There’s a bit of a trend for responding with “SO BUSY” when somebody asks you how you are at work. It’s almost as dull as saying you’re tired; the asker is left wishing they hadn’t asked and feeling a little bit like they should maybe have more on their own plate.
Research suggests (my own research so really, I suggest!) that people who are forever busy and stressed are in fact running round in circles getting not very much done. Busy people tend to move faster, rush, panic and make mistakes. During one particularly busy phase at work I remember trying to do so many things that I kept bumping into door handles and dropping things.
To really get through our to-do lists we need to stop, look and listen to the real demands on us, and continue, slowly.
Doing two Things at Once
We know that humans are rubbish at multitasking. Rather than being able to do two tasks at once, the brain actually has to disengage from one activity to engage in the other. Interestingly humans are actually pretty good at balancing mental and physical tasks simultaneously. For example, we can easily listen to a podcast while we do some cross stitch but activities that require more engagement, driving, for example, demand our full attention. That’s why it’s not a good idea to speak on the phone while you’re behind the wheel.
So when people say with a proud smile and their eyes wide that they’re “SO BUSY” what they’re really saying is: “I’ve not got anything under control, I’m not enjoying this and I’m going to do the same every day until I die because that’s what I think I should be doing.”
There’s a Fool-proof Process
Now take a look at product management. Lots of people talk about crazy busy product managers. But we have a fool-proof, ready-made process to take the pressure off our attempts at multitasking, a prioritised backlog. Prioritisation is the ticket here. Away from the backlog, if we didn’t prioritise what we did day-to-day, we’d try to complete everything and fail miserably at the majority of it. Prioritising activities gives us space to focus on one thing and then the next, and do so with a decent amount of focus.

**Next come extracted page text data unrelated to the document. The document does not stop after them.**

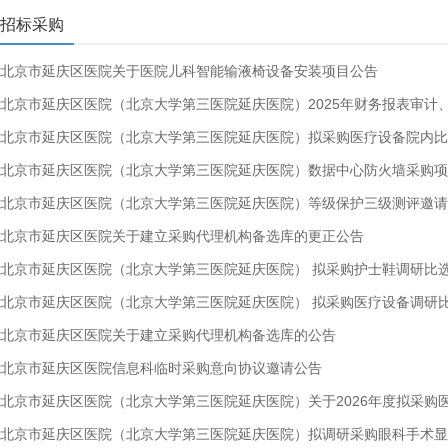
招标采购
北京市延庆区医院关于医院儿科智能输液椅设备安装项目公告
北京市延庆区医院（北京大学第三医院延庆医院）2025年财务报表审计
北京市延庆区医院（北京大学第三医院延庆医院）拟采购医疗设备院内比
北京市延庆区医院（北京大学第三医院延庆医院）数据中心防火墙采购项
北京市延庆区医院（北京大学第三医院延庆医院）等级保护三级测评邀请
北京市延庆区医院关于建立采购代理机构备选库的更正公告
北京市延庆区医院（北京大学第三医院延庆医院） 拟采购护士鞋调研比
北京市延庆区医院（北京大学第三医院延庆医院） 拟采购医疗设备调研
北京市延庆区医院关于建立采购代理机构备选库的公告
北京市延庆区医院信息科临时采购意向协议邀请公告
北京市延庆区医院（北京大学第三医院延庆医院）关于2026年度拟采购
北京市延庆区医院（北京大学第三医院延庆医院）拟调研采购眼科手术显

So what about when everything is top priority and there aren’t enough hours in the day? This is a fallacy. Because prioritisation is a concept rather than a law of nature, we are free to use it how we like. There is only ever so much resource, sometimes that resource is a team of people, but more often than not it’s just you.

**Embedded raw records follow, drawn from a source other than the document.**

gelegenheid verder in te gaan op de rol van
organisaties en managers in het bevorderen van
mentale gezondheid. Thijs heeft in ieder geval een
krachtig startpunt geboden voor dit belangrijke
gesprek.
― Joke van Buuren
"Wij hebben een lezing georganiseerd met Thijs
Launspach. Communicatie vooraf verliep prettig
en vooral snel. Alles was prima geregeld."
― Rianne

There is a best and a worst action for us to take here. The best action is my favourite, JFDI mixed with managing the stakeholder’s expectations. The worst action is to flap, cry, open Instagram, or huff at your desk and make everybody around you feel tense. The most appropriate action in times of panic is to stop, look and listen to the bigger picture, prioritise and continue, slowly.
Once we work slowly and steadily we start to clear the tunnel and the light at the end of it begins to appear.